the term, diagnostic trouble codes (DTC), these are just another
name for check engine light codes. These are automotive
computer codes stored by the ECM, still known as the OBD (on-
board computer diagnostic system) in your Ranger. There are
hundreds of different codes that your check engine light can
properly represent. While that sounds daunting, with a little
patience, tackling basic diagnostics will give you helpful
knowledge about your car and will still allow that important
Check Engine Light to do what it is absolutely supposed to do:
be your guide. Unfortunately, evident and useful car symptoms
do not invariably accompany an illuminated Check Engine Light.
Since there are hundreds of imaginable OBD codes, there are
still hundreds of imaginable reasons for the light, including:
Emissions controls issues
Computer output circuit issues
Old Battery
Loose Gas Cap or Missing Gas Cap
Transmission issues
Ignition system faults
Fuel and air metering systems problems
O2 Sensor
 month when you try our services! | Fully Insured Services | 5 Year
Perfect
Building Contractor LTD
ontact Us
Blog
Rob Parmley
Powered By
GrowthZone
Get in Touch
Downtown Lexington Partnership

------

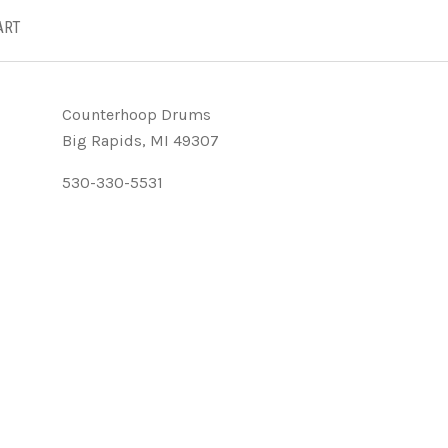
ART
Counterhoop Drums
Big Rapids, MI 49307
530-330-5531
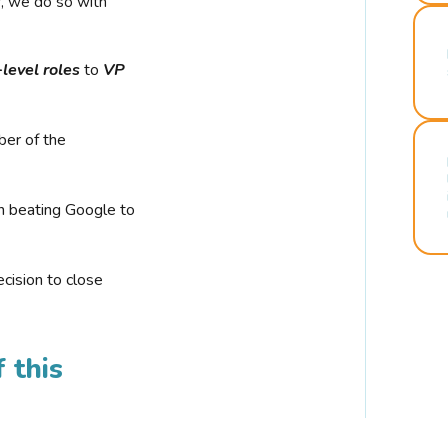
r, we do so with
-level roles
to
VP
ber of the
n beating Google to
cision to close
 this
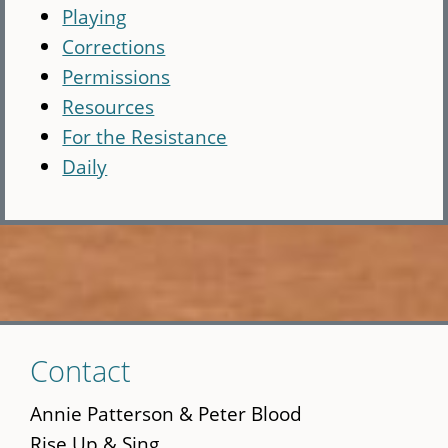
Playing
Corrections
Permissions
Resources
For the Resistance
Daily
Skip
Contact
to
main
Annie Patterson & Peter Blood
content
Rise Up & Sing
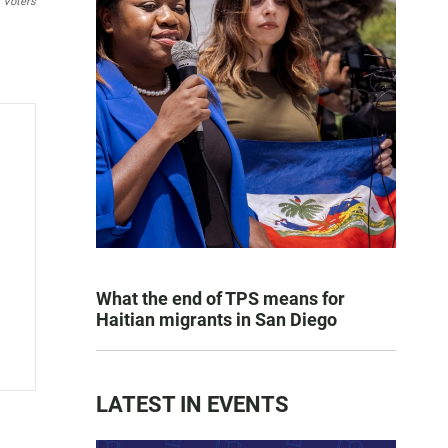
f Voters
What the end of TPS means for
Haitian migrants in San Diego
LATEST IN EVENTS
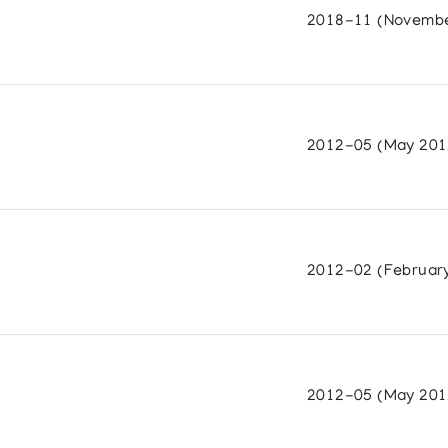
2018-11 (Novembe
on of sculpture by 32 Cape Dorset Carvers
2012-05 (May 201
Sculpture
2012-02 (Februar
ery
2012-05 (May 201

------

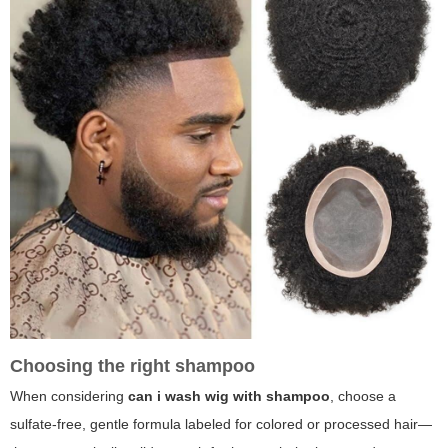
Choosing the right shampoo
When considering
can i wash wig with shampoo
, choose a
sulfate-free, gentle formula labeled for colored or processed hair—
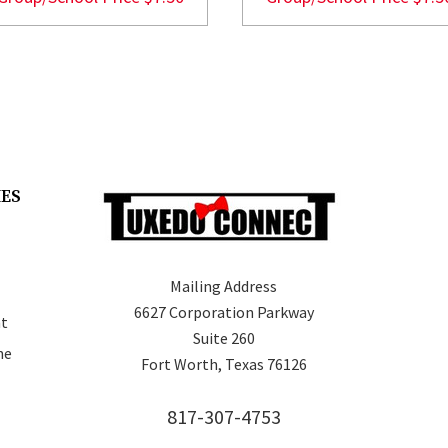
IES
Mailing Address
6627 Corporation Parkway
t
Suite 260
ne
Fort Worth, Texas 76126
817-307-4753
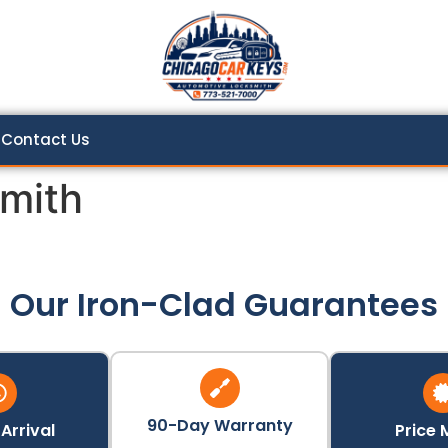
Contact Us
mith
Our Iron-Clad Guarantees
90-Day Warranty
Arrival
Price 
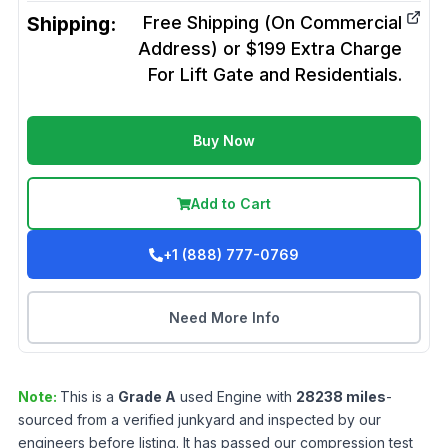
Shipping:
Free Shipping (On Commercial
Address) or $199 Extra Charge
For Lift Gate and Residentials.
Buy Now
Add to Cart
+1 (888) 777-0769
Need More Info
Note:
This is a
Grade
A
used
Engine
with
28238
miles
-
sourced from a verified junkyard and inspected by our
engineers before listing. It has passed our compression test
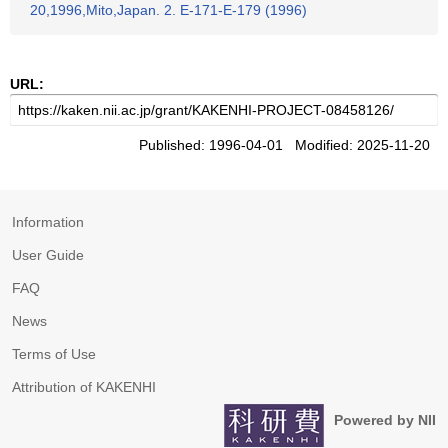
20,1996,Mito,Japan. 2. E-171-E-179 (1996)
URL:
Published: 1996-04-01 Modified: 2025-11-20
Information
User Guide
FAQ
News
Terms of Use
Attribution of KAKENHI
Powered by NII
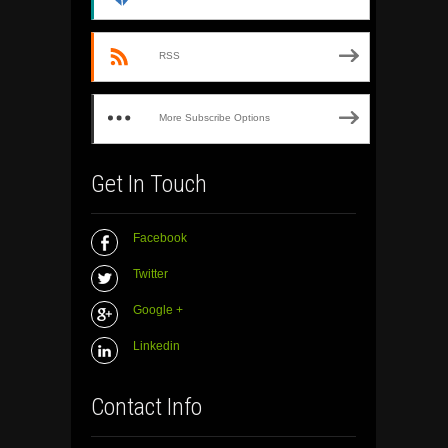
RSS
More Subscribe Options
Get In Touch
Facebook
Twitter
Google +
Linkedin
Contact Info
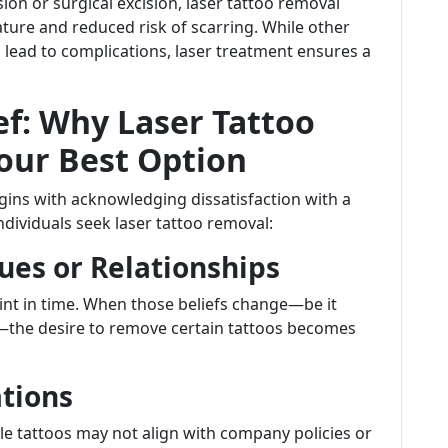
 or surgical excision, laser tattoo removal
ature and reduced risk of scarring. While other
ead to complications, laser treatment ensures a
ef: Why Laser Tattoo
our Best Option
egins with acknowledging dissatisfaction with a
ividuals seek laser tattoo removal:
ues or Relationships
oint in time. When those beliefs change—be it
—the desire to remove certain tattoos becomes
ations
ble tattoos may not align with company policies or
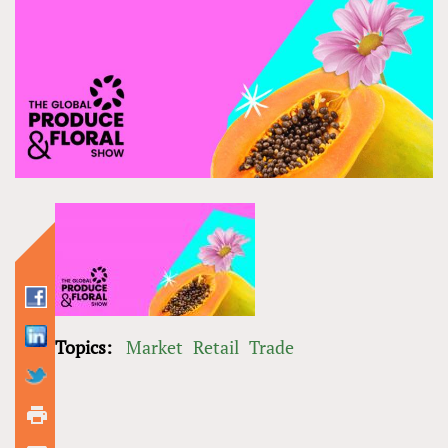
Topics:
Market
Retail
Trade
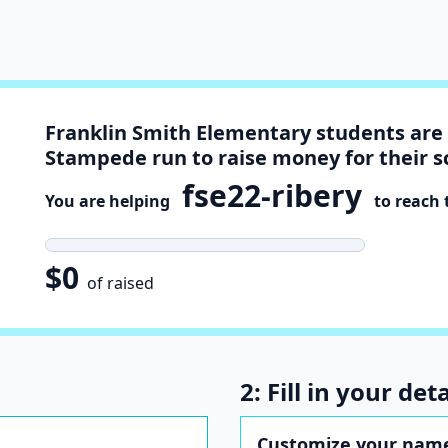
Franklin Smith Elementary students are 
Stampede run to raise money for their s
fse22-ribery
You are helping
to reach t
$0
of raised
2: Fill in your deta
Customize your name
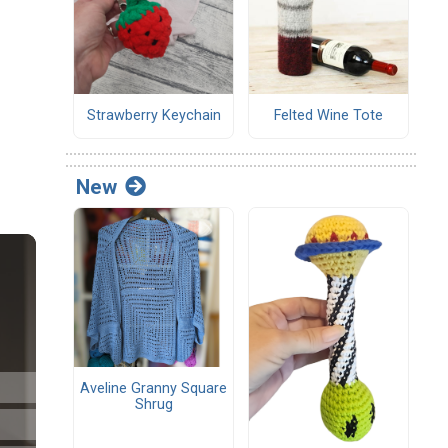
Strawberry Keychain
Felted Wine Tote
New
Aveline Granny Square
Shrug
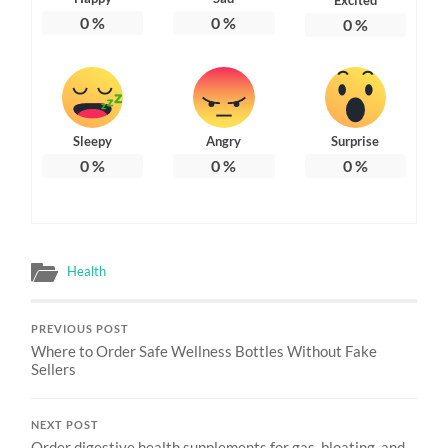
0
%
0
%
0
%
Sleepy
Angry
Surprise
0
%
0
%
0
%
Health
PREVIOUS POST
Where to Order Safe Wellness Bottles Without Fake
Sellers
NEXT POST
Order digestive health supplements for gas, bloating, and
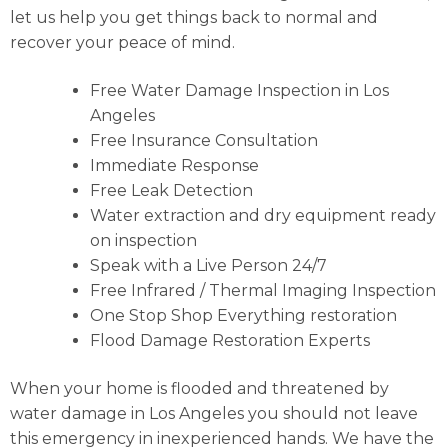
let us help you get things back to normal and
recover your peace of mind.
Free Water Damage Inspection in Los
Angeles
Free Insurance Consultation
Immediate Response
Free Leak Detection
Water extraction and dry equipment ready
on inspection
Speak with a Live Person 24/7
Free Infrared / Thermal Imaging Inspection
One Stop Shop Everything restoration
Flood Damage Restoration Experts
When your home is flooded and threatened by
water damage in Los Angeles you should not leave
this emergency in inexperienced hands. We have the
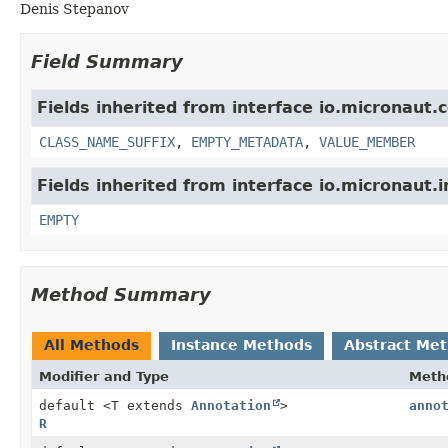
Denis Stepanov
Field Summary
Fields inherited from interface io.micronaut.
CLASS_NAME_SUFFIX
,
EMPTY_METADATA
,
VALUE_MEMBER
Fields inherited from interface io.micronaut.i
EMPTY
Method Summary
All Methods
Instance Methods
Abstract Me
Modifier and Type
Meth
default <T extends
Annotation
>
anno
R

------

◆ **What you will do**
Extract from the material all lines containing the string "Address".

◆ **Result**
Mailing Address
Address) or $199 Extra Charge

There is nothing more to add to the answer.